It might seem as if people and events in the world are directly responsible for our feelings. For instance, it is not uncommon to hear someone say, “He made me mad” or “She made me cry.” It can certainly feel like such statements are true. But are they really?
Suppose you are driving on the road and you are approaching a stop sign at an intersection. What happens when you get there? If you’re like most people, you might answer that question by saying something like, “Well… you stop.” That response seems to make sense on the surface. It’s easy to believe that stop signs “make” people stop.
But is that really what happens? Have you ever rolled through a stop sign? Have you ever blown by a stop sign without seeing it? Even if you haven’t personally, it’s likely that you have seen someone else do these things. Clearly, stop signs don’t “make” people stop. If they did, we would all stop every time we approached one.
What causes you to stop is more complicated than the sign itself. There is actually a chain reaction at work. That chain reaction has to do with what we might call the ABCs of CBT (Cognitive Behavioral Therapy).

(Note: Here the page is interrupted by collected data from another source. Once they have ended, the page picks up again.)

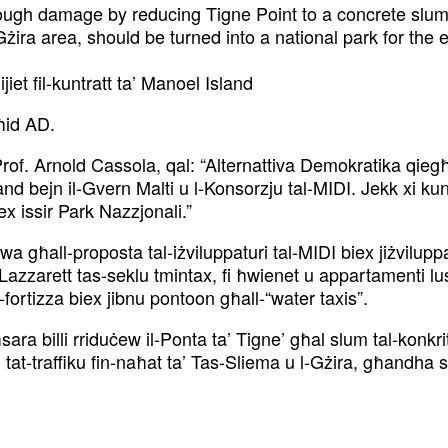
gh damage by reducing Tigne Point to a concrete slum. 
ira area, should be turned into a national park for the e
jiet fil-kuntratt ta’ Manoel Island
ħid AD.
Prof. Arnold Cassola, qal: “Alternattiva Demokratika qiegħ
land bejn il-Gvern Malti u l-Konsorzju tal-MIDI. Jekk xi kun
ex issir Park Nazzjonali.”
wa għall-proposta tal-iżviluppaturi tal-MIDI biex jiżvilup
-Lazzarett tas-seklu tmintax, fi ħwienet u appartamenti 
l-fortizza biex jibnu pontoon għall-“water taxis”.
sara billi rriduċew il-Ponta ta’ Tigne’ għal slum tal-konk
tat-traffiku fin-naħat ta’ Tas-Sliema u l-Gżira, għandha s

|A||Activating Event||Something that someone does, something that happens in the world, or something you encounter|
|B||Beliefs||What you tell yourself about the Activating Event, the story you make up about its meaning|
|C||Consequences||Both what you feel as a result of your beliefs and how you behave in reaction to those beliefs|
Let’s return to the stop sign example. Let’s say that a driver, Steve, is traveling through a neighborhood where the police tend to patrol aggressively. Steve reminds himself that he has seen a lot of people get pulled over. He has already been pulled over many times before, and he believes that he would lose his license if he were to get pulled over again. He tells himself that he should really change his ways and drive more responsibly. He is sure that his wife would be angry with him if he lost his license. He thinks his boss might fire him if he could no longer drive to work. This series of beliefs about himself and his circumstance might lead him to feel guilty and embarrassed about his past behavior and anxious about getting pulled over again. His emotional discomfort would then lead him to stop at the stop sign.

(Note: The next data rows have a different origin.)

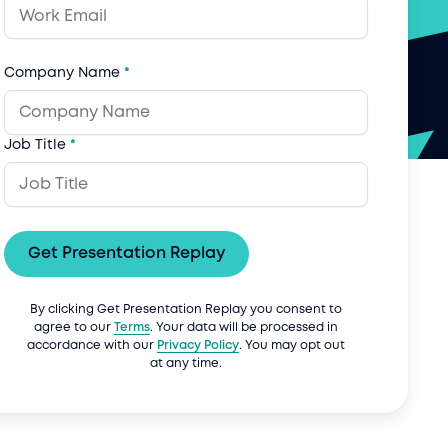
Company Name
*
Job Title
*
Get Presentation Replay
By clicking Get Presentation Replay you consent to
agree to our
Terms
. Your data will be processed in
accordance with our
Privacy Policy
. You may opt out
at any time.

Now let’s imagine a different driver, John, approaching the very same stop sign. John has never been pulled over or been ticketed for any moving violation before. He thinks of himself as a very responsible driver. He has never seen any police officers in the neighborhood and does not believe that he would be pulled over if he were to run a stop sign. He has his pregnant wife in the car with him, and he is determined to get her to the hospital as fast as he can because he believes that she is likely to deliver their baby at any moment. He also believes that, if he were to get pulled over, a police officer would understand his emergency and not ticket him for failing to stop. John’s beliefs are very different from Steve’s, even though both Steve and John are approaching the very same stop sign. John’s beliefs do not lead him to feel guilty, embarrassed, or anxious. Instead, John feels confident, determined, and justified in his decision to drive right on through the stop sign.
In this example, both men face the very same stressor or Activating Event (the stop sign), yet they have very different emotional reactions and behavioral responses to it – one man stops while the other one goes. If stop signs “made” people stop, both men would stop. If stop signs “made” people go, both men would go. However, the stop sign is the same for both men and yet their reactions are different. This means that it is not the sign itself that causes emotional or behavioral consequences; instead, it is something else – their beliefs about the stop sign. Their different beliefs lead to very different emotional and behavioral reactions.
In the same way that this simple example is true, the ABCs of CBT apply to any stressor we can imagine – even the big ones. Stressors do not have a rigid meaning attached to them.
Our beliefs about stressors (Activating Events) are what lead to our feelings and our behaviors.
It is not accurate to say “He made me mad.” It would be more accurate to say, “My beliefs about his actions led me to feel angry.” If your goal is to change the way you are feeling or behaving in response to stress, be sure to look at your thought process and be prepared to change your beliefs.